Enfin, en ne faisant plus passer de courant électrique dans aucun des deux conducteurs, et en plaçant sur chacun une aiguille aimantée toujours dans la même situation verticale où son axe fait un angle droit avec le conducteur qui la porte, pour que ses courants continuent d’être parallèles à ce conducteur, on a de nouveau, d’après l’action connue de deux aimants l’un sur l’autre, les mêmes attractions et répulsions que quand des courants étaient établis dans les deux conducteurs, lorsque les courants des aiguilles sont tous deux dans le même sens, ou tous deux en sens contraire, relativement aux courants électriques qu’ils remplacent, et des phénomènes inverses quand l’un est dans le même sens et l’autre dans le sens opposé ; le tout conformément à la théorie fondée sur l’identité des courants de l’aimant et de ceux qu’on produit avec la pile de Volta.

On peut aussi vérifier cette identité dans l’instrument représenté figure 2. En remplaçant le conducteur fixe AB par un barreau aimanté situé horizontalement dans une direction perpendiculaire à celle de ce conducteur, et de manière que les courants de cet aimant soient dans le même sens que le courant électrique établi d’abord dans le conducteur fixe, on ne fait plus alors passer le courant que dans le conducteur mobile, et on voit que celui-ci tourne par l’action de l’aimant précisément comme il le faisait dans l’expérience où le courant était établi dans les deux conducteurs, et où il n’y avait point de barreau aimanté. C’est pour attacher ce barreau que j’ai fait joindre à cet appareil le support XY, terminé en Y par la boîte Z ouverte aux deux bouts où l’on fixe l’aimant dans la position que je viens d’expliquer au moyen de la vis de pression V.

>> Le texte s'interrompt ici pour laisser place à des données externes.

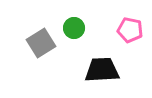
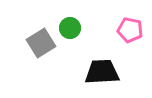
green circle: moved 4 px left
black trapezoid: moved 2 px down
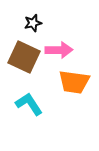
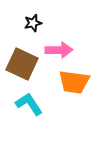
brown square: moved 2 px left, 7 px down
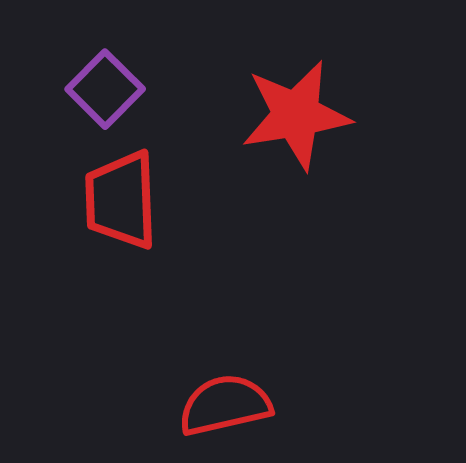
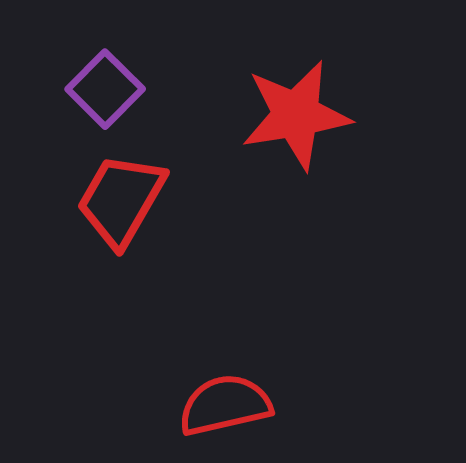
red trapezoid: rotated 32 degrees clockwise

Quant à l’appareil représenté figure 10, on voit par cette figure que les moyens de communication avec les extrémités de la pile, et le mode de suspension du conducteur mobile, étant à peu près les mêmes que dans celui qui est représenté dans la figure 1, ces deux instruments ne diffèrent qu’en ce que, dans celui de la figure 10, les deux conducteurs A, B sont pliés en spirale, et le conducteur mobile B suspendu à un tube de verre vertical CD. Ce tube est terminé inférieurement au centre de la spirale que forme ce conducteur, et reçoit dans son intérieur le prolongement du fil de

Fig. 10.


laiton de cette spirale ; ce prolongement arrivé en D, au haut du tube, y est soudé à la boîte de cuivre E, qui porte le tube de cuivre V où entre à frottement le contrepoids H, et une pointe d’acier L qu’on plonge dans le globule de mercure de la chape Y, tandis que l’autre extrémité du même fil de laiton, après avoir entouré le tube CD en forme d’hélice, vient se souder à la boite de cuivre D, à laquelle s’attache l’autre pointe d’acier K destinée à être plongée aussi dans un globule de mercure placé dans la chape X. Ces deux chapes sont d’acier, afin de n’être point endommagées par le mercure ; les pointes reposent sur leur surface concave comme dans l’instrument représenté figure 1.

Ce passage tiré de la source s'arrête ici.